Participation or lack thereof in self-help programming is probative to an assessment of petitioner's current dangerousness in light of the nature of his commitment offense and other factors in the record, including his prison disciplinary history. During his incarceration, petitioner has been cited for a handful of violations, some serious. At the time of his 2006 hearing, petitioner had been disciplinary free for approximately five years. In 2001, however, he received a 115 disciplinary report for climbing a security fence to take a shower. Also troubling is his 1998 disciplinary citation for possession of Pruno. As the Board recognized, remaining free of discipline for a substantial period of time was a recent gain for petitioner.

Institutional behavior is one of the suitability factors the Board is authorized to consider under state law. See 15 Cal. Code Regs. §2281(d)(9). Petitioner urges that his disciplinary history was no longer probative to an assessment of his current dangerousness at the time of the 2006 hearing. Petitioner's 2001 disciplinary conviction for climbing a security fence to take a shower did not involve violence, but nevertheless was a serious offense that posed a risk of threat to institutional safety and security regardless of petitioner's motives at the time. The 2001 disciplinary conviction was still somewhat near in time to the 2006 parole decision. Petitioner's 1998 disciplinary conviction for possession of Pruno is more remote in time but also a serious matter, given petitioner' s history of substance abuse and its relationship to his commitment offense. Not enough time had passed at the time of the 2006 hearing for a reviewing court such as this one to determine that such serious disciplinary offenses no longer held any probative value to petitioner's a parole suitability determination. Moreover, although the Board relied on these disciplinary infractions to deny petitioner parole in 2001 as well, no rule prevents the Board from relying on the same factors in a subsequent parole decision, so long as they still hold some probative value.

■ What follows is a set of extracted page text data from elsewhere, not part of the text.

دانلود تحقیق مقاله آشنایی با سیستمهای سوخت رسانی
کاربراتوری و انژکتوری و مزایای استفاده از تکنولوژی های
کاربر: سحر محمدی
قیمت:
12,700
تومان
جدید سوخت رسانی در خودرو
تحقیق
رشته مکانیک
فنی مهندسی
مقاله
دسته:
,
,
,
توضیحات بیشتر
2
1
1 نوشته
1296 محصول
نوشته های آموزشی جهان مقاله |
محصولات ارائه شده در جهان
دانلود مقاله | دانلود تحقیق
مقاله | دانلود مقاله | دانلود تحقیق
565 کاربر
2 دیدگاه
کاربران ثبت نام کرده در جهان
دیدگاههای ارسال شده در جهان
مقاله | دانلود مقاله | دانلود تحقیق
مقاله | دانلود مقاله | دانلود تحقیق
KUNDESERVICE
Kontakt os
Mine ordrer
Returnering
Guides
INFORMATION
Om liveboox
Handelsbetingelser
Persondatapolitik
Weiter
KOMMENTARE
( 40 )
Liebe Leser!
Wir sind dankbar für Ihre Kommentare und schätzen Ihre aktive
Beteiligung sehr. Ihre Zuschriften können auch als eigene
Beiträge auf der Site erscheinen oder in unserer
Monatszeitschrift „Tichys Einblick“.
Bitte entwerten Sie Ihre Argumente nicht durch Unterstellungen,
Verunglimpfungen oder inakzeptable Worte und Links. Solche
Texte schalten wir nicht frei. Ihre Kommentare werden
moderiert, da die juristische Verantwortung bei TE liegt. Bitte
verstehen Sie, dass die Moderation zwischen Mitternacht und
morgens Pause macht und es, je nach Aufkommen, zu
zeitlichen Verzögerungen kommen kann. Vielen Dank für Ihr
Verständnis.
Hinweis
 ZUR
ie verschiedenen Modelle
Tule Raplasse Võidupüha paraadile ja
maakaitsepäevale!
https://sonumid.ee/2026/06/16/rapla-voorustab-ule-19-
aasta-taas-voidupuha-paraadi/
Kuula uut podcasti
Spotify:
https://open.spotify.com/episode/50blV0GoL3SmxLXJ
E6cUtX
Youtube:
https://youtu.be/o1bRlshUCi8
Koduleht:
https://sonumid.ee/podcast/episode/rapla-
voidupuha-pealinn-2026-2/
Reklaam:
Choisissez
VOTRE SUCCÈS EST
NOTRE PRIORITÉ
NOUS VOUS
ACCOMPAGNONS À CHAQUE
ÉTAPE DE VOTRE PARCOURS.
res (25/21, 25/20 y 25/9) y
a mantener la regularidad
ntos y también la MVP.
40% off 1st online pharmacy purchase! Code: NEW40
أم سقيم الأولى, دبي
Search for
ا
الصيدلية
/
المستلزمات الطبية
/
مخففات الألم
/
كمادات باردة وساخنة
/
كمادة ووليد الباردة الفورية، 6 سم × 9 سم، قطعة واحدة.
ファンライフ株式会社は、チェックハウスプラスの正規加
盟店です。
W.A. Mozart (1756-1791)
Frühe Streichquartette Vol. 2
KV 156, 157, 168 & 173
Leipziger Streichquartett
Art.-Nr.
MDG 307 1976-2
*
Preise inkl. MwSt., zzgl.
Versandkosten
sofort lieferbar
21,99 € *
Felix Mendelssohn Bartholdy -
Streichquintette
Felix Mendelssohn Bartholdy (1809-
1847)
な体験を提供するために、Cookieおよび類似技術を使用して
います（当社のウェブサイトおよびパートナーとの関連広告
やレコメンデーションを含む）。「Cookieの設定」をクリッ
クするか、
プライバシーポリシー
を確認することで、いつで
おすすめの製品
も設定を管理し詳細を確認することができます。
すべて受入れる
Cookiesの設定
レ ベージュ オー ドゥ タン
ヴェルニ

On this record, there is some evidence to support the Board's conclusion that petitioner was not suitable for parole at the time of his 2006 hearing. Many positive factors appear in the record which are supportive of petitioner's release, such that a different panel might have concluded that the factors demonstrating suitability outweighed those demonstrating unsuitability. This court, however, is not authorized to re-weigh those factors, substituting its judgment for that of the Board. In this case, the circumstances of petitioner's commitment offense, combined with his history of drug abuse, limited self-help programming, and disciplinary record in prison, provide the required modicum of evidence to support the Board's 2006 denial of parole.


For the foregoing reasons, IT IS HEREBY RECOMMENDED that petitioner's application for writ of habeas corpus be DENIED.

These findings and recommendations are submitted to the United States District Judge assigned to the case, pursuant to the provisions of 28 U.S.C. § 636(b)(1). Within twenty-one days after being served with these findings and recommendations, any party may file written objections with the court and serve a copy on all parties. Such a document should be captioned "Objections to Magistrate Judge's Findings and Recommendations." Any reply to the objections shall be served and filed within seven days after service of the objections. Failure to file objections within the specified time may waive the right to appeal the District Court's order. Turner v. Duncan, 158 F.3d 449, 455 (9th Cir. 1998); Martinez v. Ylst, 951 F.2d 1153 (9th Cir. 1991).